Le Festival International du Film de Marrakech vient de lever le voile sur la liste prestigieuse des invités de son programme « Conversations », rendez-vous incontournable de sa 22ᵉ édition.
Fidèle à son esprit d’ouverture, l’événement confirme sa place singulière parmi les grands festivals du monde arabe et du continent africain, où la réflexion autour du cinéma tient autant de place que la célébration de ses œuvres.
Un laboratoire d’idées au cœur du festival
À contre-courant du tumulte des tapis rouges, la section « Conversations » s’impose depuis plusieurs années comme un espace de dialogue privilégié entre créateurs et cinéphiles. Chaque rencontre se transforme en exploration des coulisses du septième art : comment naît une idée de film ? Quelle part d’instinct guide le choix d’un sujet ? Et comment une histoire locale parvient-elle à toucher un public universel ?

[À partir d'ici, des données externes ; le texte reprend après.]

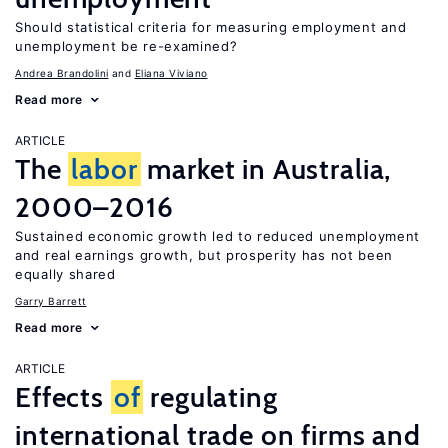
Should statistical criteria for measuring employment and
unemployment be re-examined?
Andrea Brandolini
Eliana Viviano
Read more
ARTICLE
The
labor
market in Australia,
2000–2016
Sustained economic growth led to reduced unemployment
and real earnings growth, but prosperity has not been
equally shared
Garry Barrett
Read more
ARTICLE
Effects
of
regulating
international trade on firms and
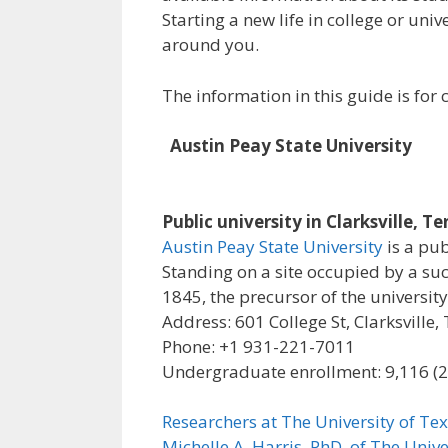
Starting a new life in college or uni
around you.
The information in this guide is fo
Austin Peay State University
Public university in Clarksville, T
Austin Peay State University
is a pub
Standing on a site occupied by a su
1845, the precursor of the university
Address: 601 College St, Clarksville
Phone: +1 931-221-7011
Undergraduate enrollment: 9,116 (
Researchers at The University of Tex
Michelle A. Harris, PhD, of The Unive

Ces échanges intimes, souvent ponctués d’anecdotes inédites, dévoilent les tourments et les inspirations des artistes. On y parle de doutes, d’élans créatifs, de l’influence du numérique ou encore de la manière dont l’intelligence artificielle bouscule les métiers du cinéma. Plus qu’un débat, c’est une immersion dans la fabrique du rêve.
Des voix majeures du cinéma mondial réunies à Marrakech
Cette année, le programme accueillera un plateau exceptionnel : Bong Joon Ho, auteur de Parasite, Guillermo del Toro, créateur de La Forme de l’eau et Pinocchio, Andrew Dominik (Blonde), Laurence Fishburne, figure culte de Matrix, et Jodie Foster, double lauréate de l’Oscar de la Meilleure actrice.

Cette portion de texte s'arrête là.